> **EXERCISE BRIEF**: Every line in the data below has to be repeated exactly; no picture belongs in the result.

> **EXERCISE MATERIALS**:
__________________________________________________
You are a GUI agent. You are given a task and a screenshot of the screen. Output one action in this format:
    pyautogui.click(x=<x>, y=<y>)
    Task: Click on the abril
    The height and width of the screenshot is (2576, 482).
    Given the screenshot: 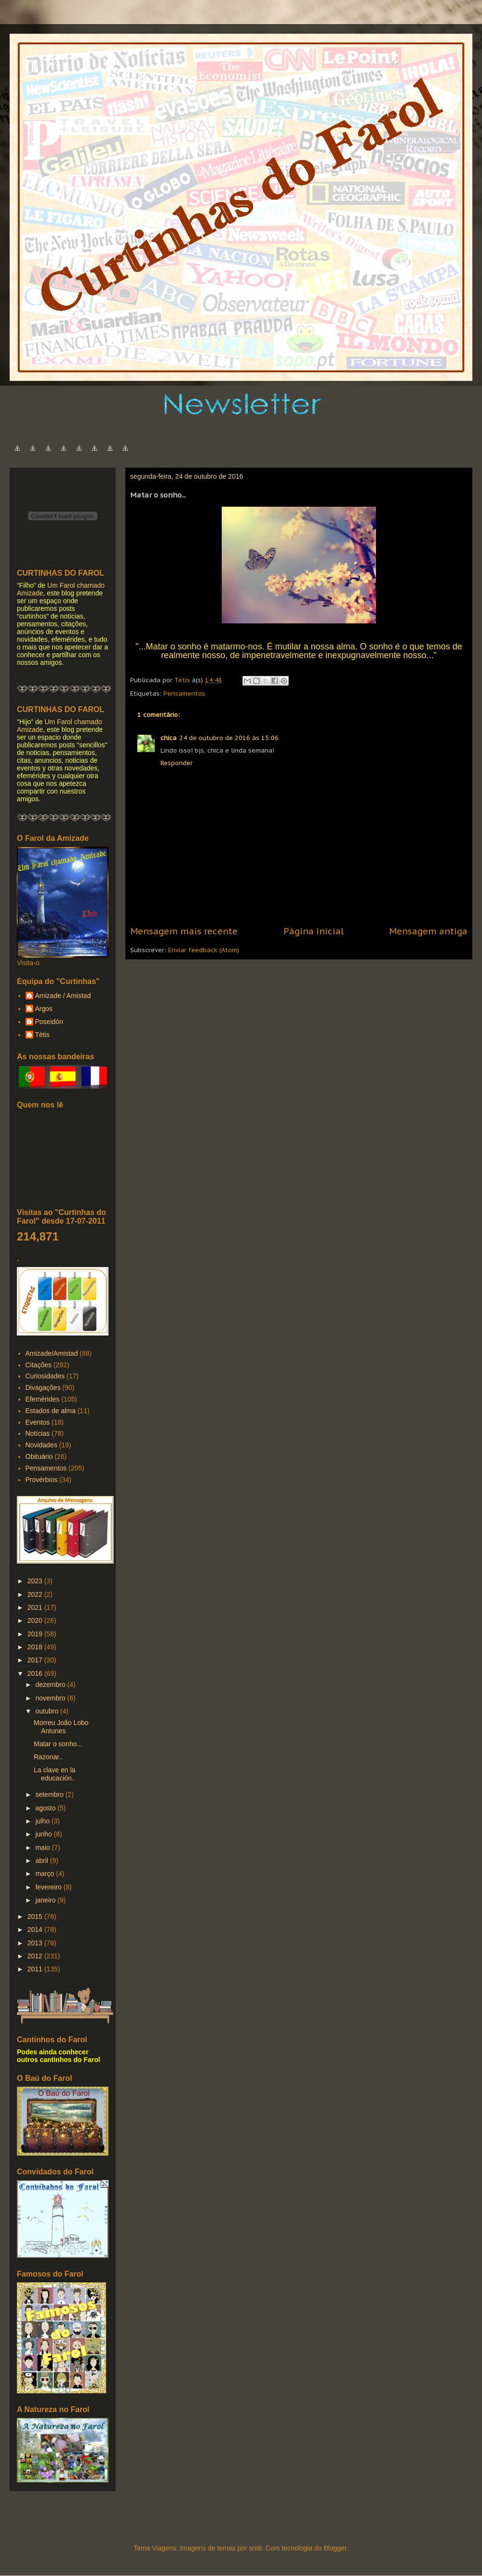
__________________________________________________
> **SOLUTION**:
You are a GUI agent. You are given a task and a screenshot of the screen. Output one action in this format:
    pyautogui.click(x=<x>, y=<y>)
    Task: Click on the abril
    The height and width of the screenshot is (2576, 482).
    Given the screenshot: 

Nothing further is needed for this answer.